# Task brief:
State how many lines of the records below contain the word "nejen", giving the number and nothing else.
====== Records for this task
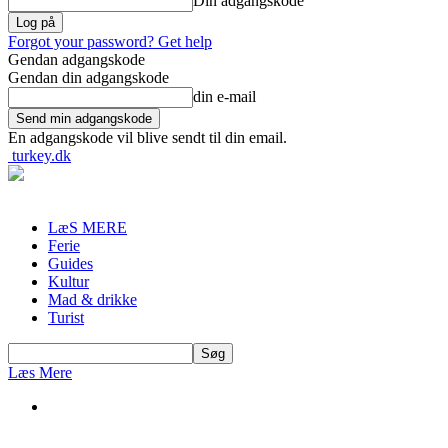
Din adgangskode
Forgot your password? Get help
Gendan adgangskode
Gendan din adgangskode
din e-mail
En adgangskode vil blive sendt til din email.
turkey.dk
LæS MERE
Ferie
Guides
Kultur
Mad & drikke
Turist
Læs Mere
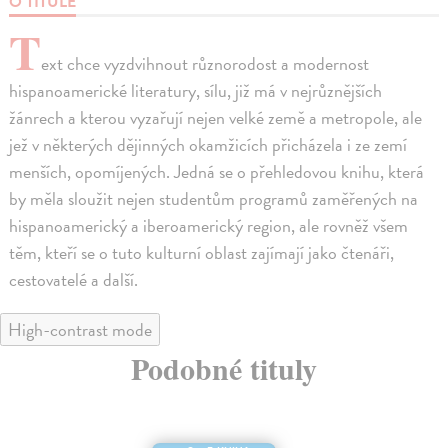
O TITULE
T
ext chce vyzdvihnout různorodost a modernost
hispanoamerické literatury, sílu, již má v nejrůznějších
žánrech a kterou vyzařují nejen velké země a metropole, ale
jež v některých dějinných okamžicích přicházela i ze zemí
menších, opomíjených. Jedná se o přehledovou knihu, která
by měla sloužit nejen studentům programů zaměřených na
hispanoamerický a iberoamerický region, ale rovněž všem
těm, kteří se o tuto kulturní oblast zajímají jako čtenáři,
cestovatelé a další.
High-contrast mode
Podobné tituly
============
# Result:
2